A questão versa acerca do Decreto-lei nº 4.657, de 4 de setembro de 1942, que estabelece a Lei de Introdução às normas do Direito Brasileiro. Nesse contexto, João poderá concluir que o auto de infração deve ser cancelado, em razão do princípio da segurança jurídica, uma vez que a interpretação ou orientação nova deverá prever regime de transição quando indispensável para que o novo dever ou condicionamento de direito seja cumprido de modo proporcional, equânime e eficiente, conforme o art. 23, da LINDB:
Art. 23. A decisão administrativa, controladora ou judicial que estabelecer interpretação ou orientação nova sobre norma de conteúdo indeterminado, impondo novo dever ou novo condicionamento de direito, deverá prever regime de transição quando indispensável para que o novo dever ou condicionamento de direito seja cumprido de modo proporcional, equânime e eficiente e sem prejuízo aos interesses gerais.
Além disso, é dever das autoridades públicas atuar para aumentar a segurança jurídica na aplicação das normas. Vejamos:
Art. 30. As autoridades públicas devem atuar para aumentar a segurança jurídica na aplicação das normas, inclusive por meio de regulamentos, súmulas administrativas e respostas a consultas.
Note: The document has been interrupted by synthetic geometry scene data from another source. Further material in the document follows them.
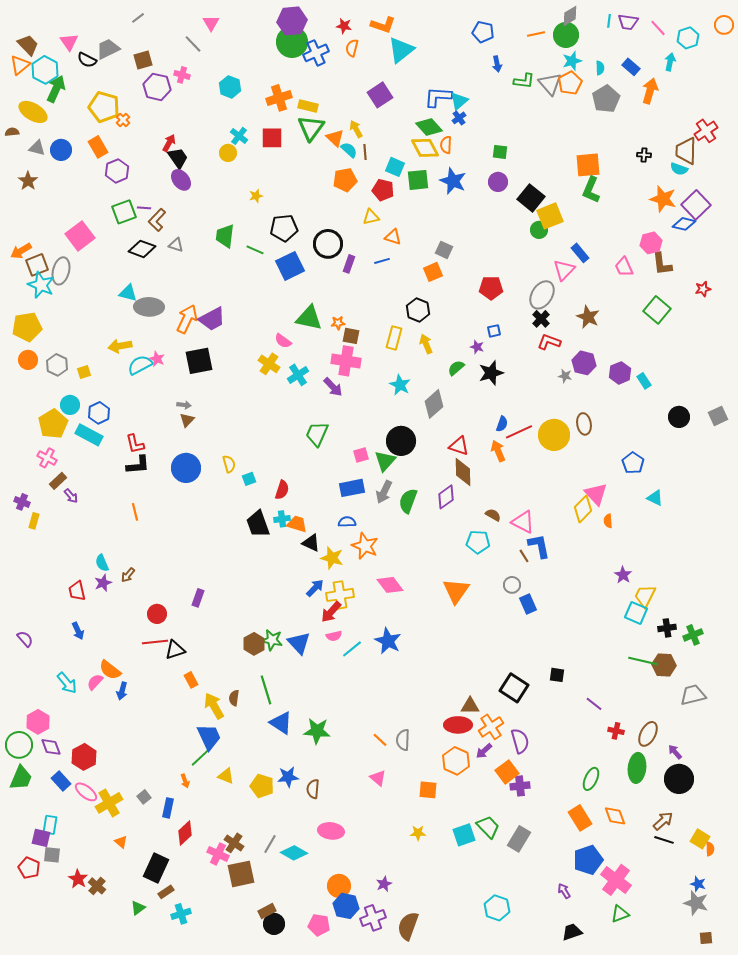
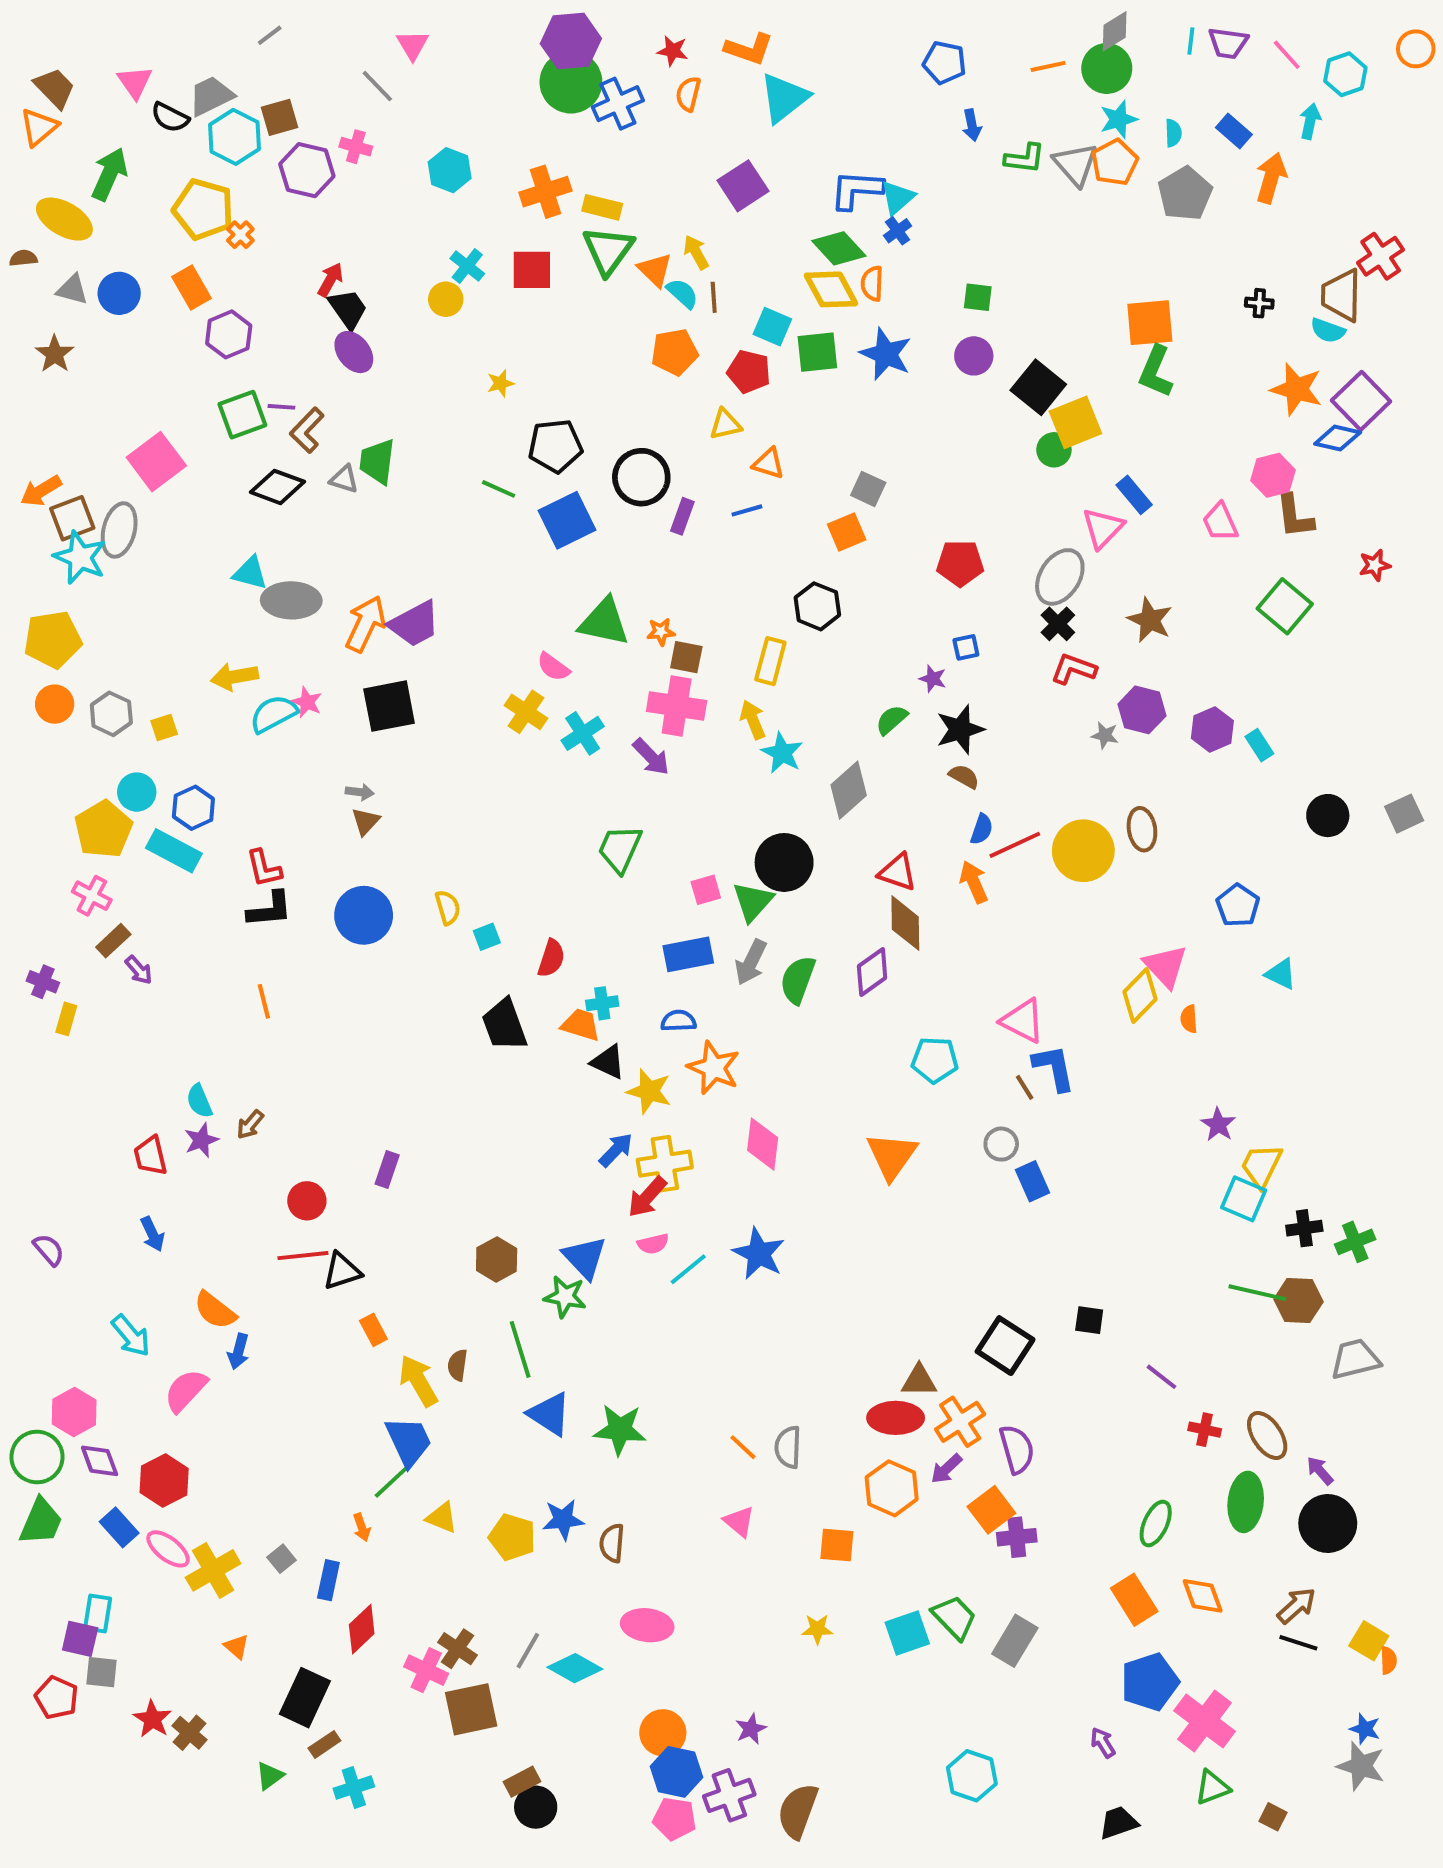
cyan hexagon: (45, 70) -> (235, 137), moved
green trapezoid: (225, 236) -> (377, 462), moved
yellow arrow: (426, 344) -> (753, 720), moved
brown semicircle: (493, 515) -> (964, 776), moved
cyan cross: (282, 519) -> (602, 1003), moved
pink diamond: (390, 585) -> (763, 1144), turned 44
green star: (272, 640) -> (565, 1297), moved
pink semicircle: (95, 682) -> (186, 1390), moved, size x1.4
brown ellipse: (648, 734) -> (1267, 1435), turned -60
pink pentagon: (319, 925) -> (675, 1819), moved
brown square: (706, 938) -> (1273, 1817), moved, turned 32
Por fim, o Princípio da Segurança Jurídica, como o próprio nome diz, visa conferir segurança as relações jurídicas da Administração com os seus administrados, conferindo estabilidade e certeza nas relações entre estas figuras, conforme explica Celso Antônio Bandeira de Mello (Curso de Direito Administrativo. 27. ed. São Paulo: Malheiros, 2013, p. 127):
O Direito propõe-se a ensejar uma certa estabilidade, um mínimo de certeza na regência da vida social. Daí o chamado princípio da “segurança jurídica”, o qual, bem por isto, se não é o mais importante dentro todos os princípios gerais de Direito, é, indisputavelmente, um dos mais importantes entre eles.
Portanto, como o auto de infração deve ser cancelado, em razão do princípio da segurança jurídica, gabarito LETRA B.